Mit seinem Eingeständnis, bei der Partie Chile gegen Australien eingeschlafen zu sein, sorgte der Schnauzbartträger sogar für Heiterkeit. Del Bosque hatte sich weit nach Mitternacht eine Aufzeichnung in seinem Hotelzimmer angesehen und war eingenickt.

Zumindest zeitweise im Tiefschlaf schienen auch seine Schützlinge am Freitagabend gewesen zu sein. Eigentlich allen, teils wunderschönen Toren durch die überzeugenden Robin van Persie (44./72. Minute), Bayern-Star Arjen Robben (53./80.) und Stefan de Vrij (64.) gingen krasse individuelle Fehler voraus. Dabei hatte es bei der Neuauflage des WM-Finales von Südafrika nach der Führung durch Xabi Alonso (27./Foulelfmeter) zunächst gut ausgesehen.

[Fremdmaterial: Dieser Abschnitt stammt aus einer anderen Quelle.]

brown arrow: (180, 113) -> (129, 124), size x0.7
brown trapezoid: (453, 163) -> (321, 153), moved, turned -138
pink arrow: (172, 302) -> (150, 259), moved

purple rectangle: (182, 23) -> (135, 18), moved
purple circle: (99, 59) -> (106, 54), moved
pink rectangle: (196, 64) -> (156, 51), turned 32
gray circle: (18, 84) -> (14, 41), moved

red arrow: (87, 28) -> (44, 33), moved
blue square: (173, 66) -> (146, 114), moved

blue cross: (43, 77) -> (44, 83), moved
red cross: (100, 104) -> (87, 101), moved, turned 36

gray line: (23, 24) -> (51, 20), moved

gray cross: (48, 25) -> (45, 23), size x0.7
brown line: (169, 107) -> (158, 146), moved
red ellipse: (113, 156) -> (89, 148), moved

Dann aber kam es zur höchsten Niederlage eines Titelverteidigers beim Turnierauftakt und der zweithöchsten Schlappe Spaniens überhaupt seit einem 1:6 gegen Brasilien 1950. „1:5 - eine Katastrophe von historischem Ausmaß. Spanien kassiert in einem Spiel mehr Gegentreffer als bei der WM 2010 und der EM 2012 zusammen“, empörte sich „Marca“. Das Fachblatt war mit schwarzer Titelseite und der Aufforderung „Bringt das wieder in Ordnung!“ erschienen.

Die seriöse „El País“ lästerte: „Die spanische Elf, die seit 2008 in keinem EM- oder WM-Spiel mehr als ein Gegentor kassiert hat, erlebt einen totalen Kollaps, ein Inferno.“ Die Verlierer akzeptierten die Kritik, nicht aber deren harschen Ton. „Wir bitten um Entschuldigung, ich als Erster“, sagte Casillas. Vorwürfe, das Team sei zu alt, habe seinen Zenit überschritten und 16 WM-Akteure von Südafrika seien zu viel, wiesen Ramos und del Bosque entschieden zurück.

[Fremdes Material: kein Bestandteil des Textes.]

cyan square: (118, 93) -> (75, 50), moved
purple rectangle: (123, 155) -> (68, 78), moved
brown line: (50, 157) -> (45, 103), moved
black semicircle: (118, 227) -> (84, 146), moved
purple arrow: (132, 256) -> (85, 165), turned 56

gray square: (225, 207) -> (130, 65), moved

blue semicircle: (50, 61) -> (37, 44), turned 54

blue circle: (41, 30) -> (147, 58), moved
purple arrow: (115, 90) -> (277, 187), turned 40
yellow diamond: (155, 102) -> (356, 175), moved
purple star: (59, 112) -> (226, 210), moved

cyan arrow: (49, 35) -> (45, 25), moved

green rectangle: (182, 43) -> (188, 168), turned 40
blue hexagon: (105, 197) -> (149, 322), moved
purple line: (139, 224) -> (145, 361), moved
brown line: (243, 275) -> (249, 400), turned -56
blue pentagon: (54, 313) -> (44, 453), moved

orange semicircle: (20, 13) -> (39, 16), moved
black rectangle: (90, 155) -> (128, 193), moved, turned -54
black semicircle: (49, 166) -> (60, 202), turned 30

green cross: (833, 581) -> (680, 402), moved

„Es ist verrückt, vom Ende eines Zyklus zu sprechen“, urteilte Ramos. „Wir sind noch nicht nach Hause geschickt worden.“ Der Trainer verteidigte die Nominierung mit den Erfolgen der Champions auch mit ihren Clubs und fügte an: „Xavi ist der Einzige mit 34.“

Da del Bosque bei personellen Umstellungen eher eine konservative Politik betreibt, ist kein radikaler Umbau zu erwarten. „Es kann sein, dass es Wechsel gibt, da es ein anderes Spiel ist. Aber es ist nicht der Moment, darüber zu reden“, sagte er. Casillas steht jedenfalls nicht zur Disposition.

Klatsche und Kritik führten dazu, dass die selección noch enger zusammenrückte. Es sei ein Markenzeichen dieses Teams, dass es in schwierigen Momenten immer aufgestanden sei, sagte Ramos: „Wir haben keine Angst, im Gegenteil.“ In Rio will sich Spanien wieder wie ein echter Weltmeister präsentieren. „Wir sind weiter voller Stolz, Motivation, Leidenschaft und Hunger“, versicherte der Real-Star. Xabi Alonso erklärte, die Mannschaft habe auch intern diskutiert, was sie besser machen müsse.